Teatro antico di Taormina - Foto di Francesco Motta ©2016
Teatro antico di Taormina - Foto di Francesco Motta ©2016

Giornata cruciale a Palermo, oggi pomeriggio, sulla querelle per il Parco di Naxos. Negli uffici dell’assessorato ai Beni Culturali si terrà, infatti, il faccia a faccia tra una delegazione i consiglieri comunali di Taormina e l’assessore Carlo Vermiglio ed il direttore generale dell’assessorato Gaetano Pennino. Dopo la recente votazione avvenuta in Consiglio comunale, si parlerà della richiesta di istituzione del Parco di Taormina, nel quale rientrerebbero a quel punto il Teatro Antico, Villa Caronia, Isola Bella e quindi i beni culturali della Perla dello Ionio. A Palermo andrà una delegazione composta dai consiglieri Pinuccio Composto, Nunzio Corvaia, Liliana Tona, Eugenio Raneri e Carmelo Leonardi.

No al Parco di Naxos. «Chiederemo l’istituzione del parco di Taormina – spiega Composto – e che si attivi, quindi, il dispositivo di legge per fare un Parco a Taormina con i nostri beni culturali. Noi chiediamo che questa anomalia dell affidamento dei beni al Parco di Naxos venga chiarita e sanata in via definitiva. Stiamo parlando di un sito, il Teatro Antico, che incassa circa 10 milioni di euro l’anno e questi soldi devono rimanere nel nostro territorio. È una battaglia a tutela del patrimonio storico e culturale della Città di Taormina. Cercheremo di chiarire la questione del dare avere, visto che mancano all’appello nelle casse di questo Comuni quasi 5 milioni di euro che la Regione non ha versato sinora in questi anni per i proventi del Teatro Antico. E comunque siamo anche per un’ottica comprensoriale e non c’è campanilismo in questa vicenda: ci teniamo a chiarire che noi non siamo mai entrati nel Parco di Naxos e non ne facciamo parte.

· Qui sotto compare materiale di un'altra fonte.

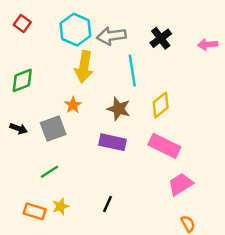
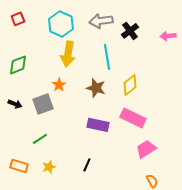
red square: (22, 23) -> (18, 19), turned 32
gray arrow: (111, 36) -> (101, 21), moved
purple rectangle: (112, 142) -> (98, 125), moved
orange rectangle: (35, 211) -> (19, 166), moved

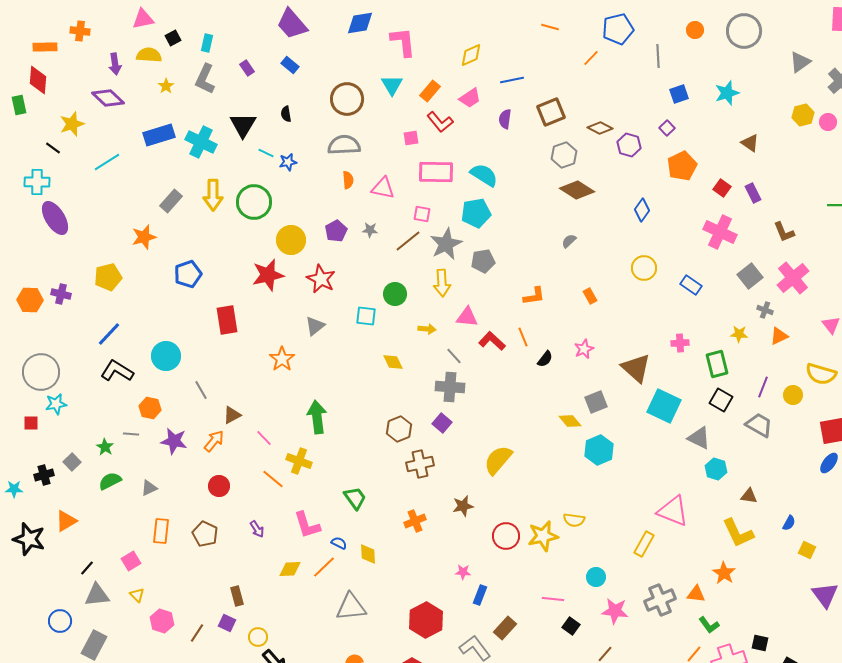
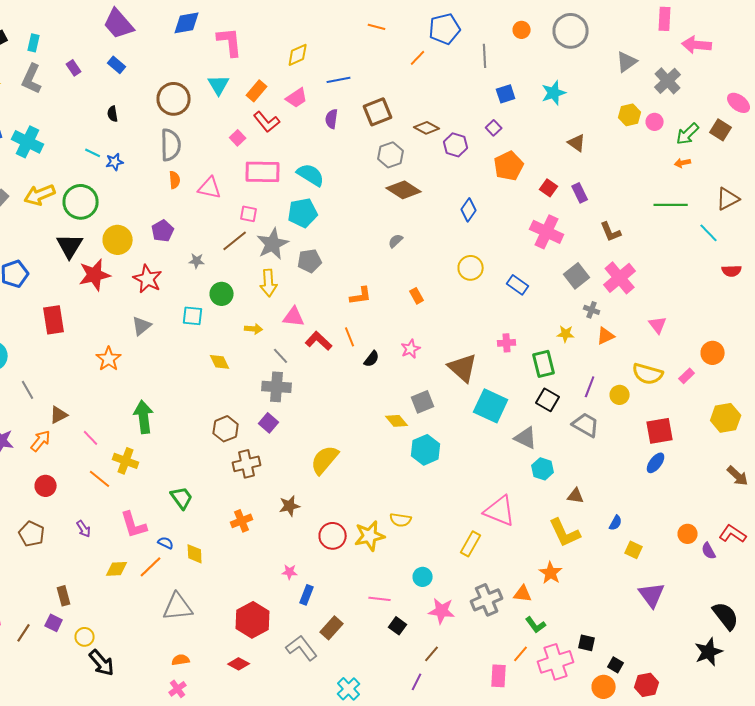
black triangle: (243, 125) -> (70, 246), moved
pink square: (411, 138) -> (238, 138), turned -35
gray semicircle: (344, 145) -> (171, 145), turned 92
yellow arrow: (213, 195) -> (40, 195), turned 68
gray star: (370, 230) -> (197, 261), moved

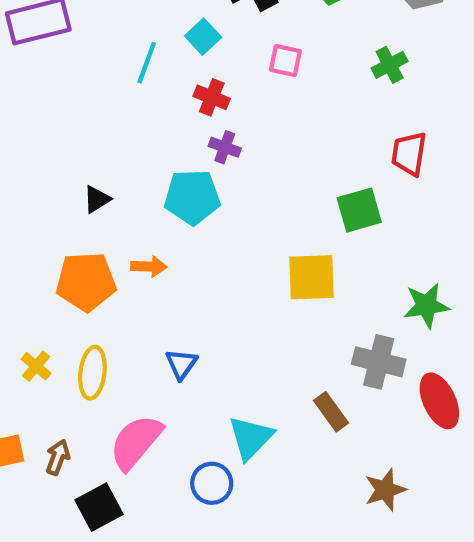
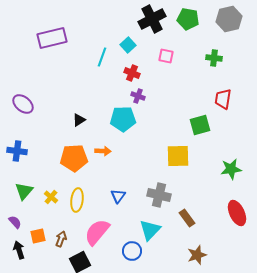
green cross: (390, 65) -> (214, 58), turned 35
gray cross: (379, 362) -> (159, 195), moved
brown star: (385, 490) -> (197, 255), moved

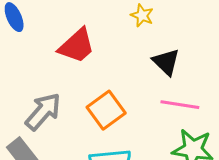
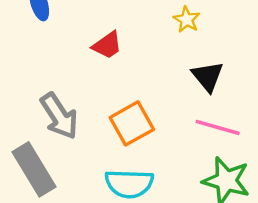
red trapezoid: (77, 46) -> (107, 45), size x0.7
gray arrow: (43, 112) -> (59, 116), turned 99

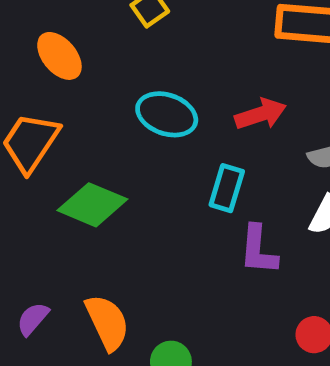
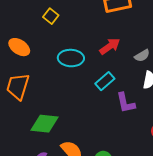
cyan rectangle: (227, 188) -> (105, 81), turned 48
green diamond: (92, 205) -> (44, 124), moved

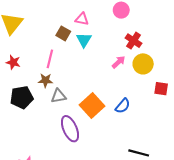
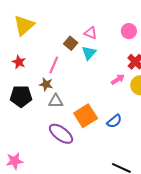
purple ellipse: (70, 129) -> (61, 134), turned -40

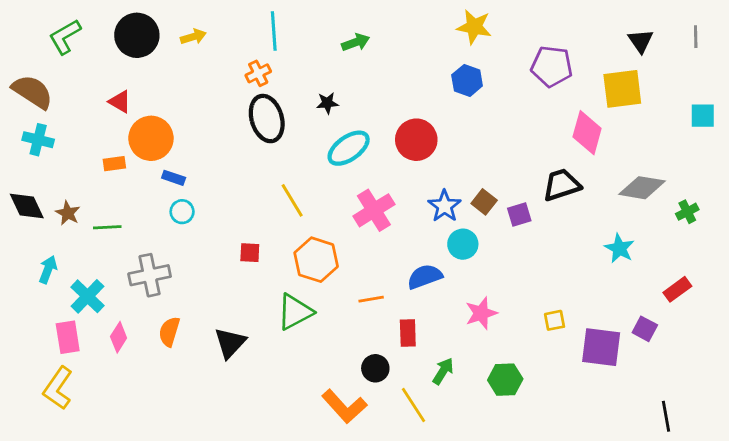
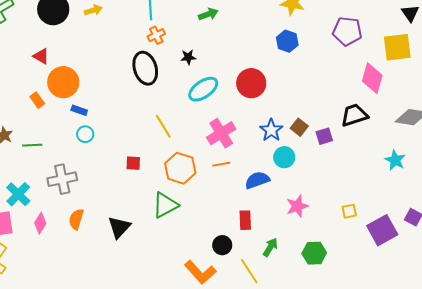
orange cross: (258, 73) -> (156, 35), moved
orange rectangle: (114, 164) -> (37, 100), turned 63
orange line: (371, 299) -> (221, 164), moved
purple square: (601, 347) -> (382, 230), turned -36

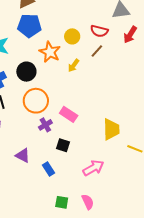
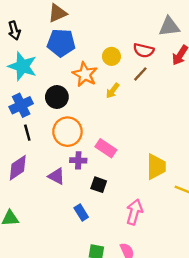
purple cross: (45, 125) -> (78, 160), turned 32
purple triangle: (23, 155) -> (56, 176), moved
pink arrow: (93, 168) -> (134, 212), turned -45

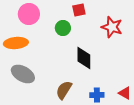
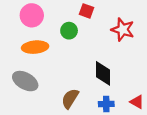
red square: (79, 10) -> (87, 11), turned 32
orange ellipse: (16, 43) -> (35, 47), moved
black diamond: (84, 58) -> (103, 73), moved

Nessun passo indietro. «L’azione intrapresa da alcuni consiglieri comunali di maggioranza e minoranza – aggiunge Raneri – mira a definire ciò che la legge regionale prevede e che impropriamente è stato ricondotto, invece, ad una gestione nell’ambito del Parco di Naxos. Riteniamo inutile che si riconduca semmai l’iniziativa ad analisi storiche e campanilistiche. Taormina, nel suo territorio può vantare beni quali il Teatro Antico, il Teatrino Romano, le Naumachie, l’antica Zecca e i mosaici nonché altri che appartengono al demanio regionale, vincolati con decreti o leggi speciali. La procedura adottata per l’annessione del Teatro Antico, di Villa Caronia e Isola Bella alla gestione del Parco di Naxos è illegittima e non prevista dalle leggi regionali che regolano la materia. La levata di scudi di alcuni Comuni limitrofi nonché di associazioni che nulla hanno a che vedere con scelte di carattere politico non possono trovare accoglienza sul piano formale. La Regione, con una manovra finanziaria ha tolto il 30% dall’incasso della vendita di questi biglietti ai Comuni, privandoli di fornire quei servizi necessari ad una fruizione dignitosa dei beni e non si parla solo di Taormina ma anche di Agrigento e Selinunte. Dai servizi televisivi sta venendo alla luce come la Sicilia oggi offre una fruizione indegna dei beni ai turisti. Vogliamo concordare l’istituzione di un sito che ricomprenda tutti i beni archeologici ricadenti a Taormina, nonché la gestione di Villa Caronia e Isola Bella. Non faremo nessun passo indietro se non verrà riconosciuta lo status e l’autonomia di questi beni archeologici».